* _Task brief_:
Quote the listing in full, exactly as given, minus any pictures.

* _Given information_:
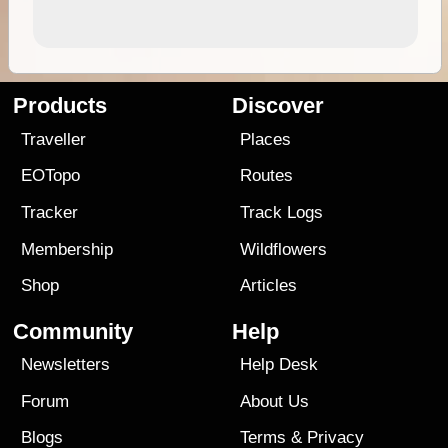
Products
Discover
Traveller
Places
EOTopo
Routes
Tracker
Track Logs
Membership
Wildflowers
Shop
Articles
Community
Help
Newsletters
Help Desk
Forum
About Us
Blogs
Terms
&
Privacy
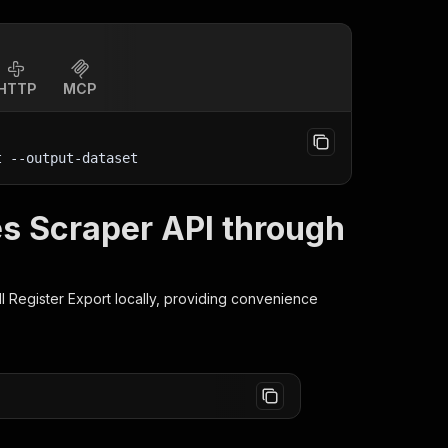
HTTP
MCP
t
 --output-dataset
s Scraper API through
l Register Export
locally, providing convenience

* _Expected answer_:
Products
Discover
Traveller
Places
EOTopo
Routes
Tracker
Track Logs
Membership
Wildflowers
Shop
Articles
Community
Help
Newsletters
Help Desk
Forum
About Us
Blogs
Terms
&
Privacy
HTTP
MCP
t
 --output-dataset
s Scraper API through
l Register Export
locally, providing convenience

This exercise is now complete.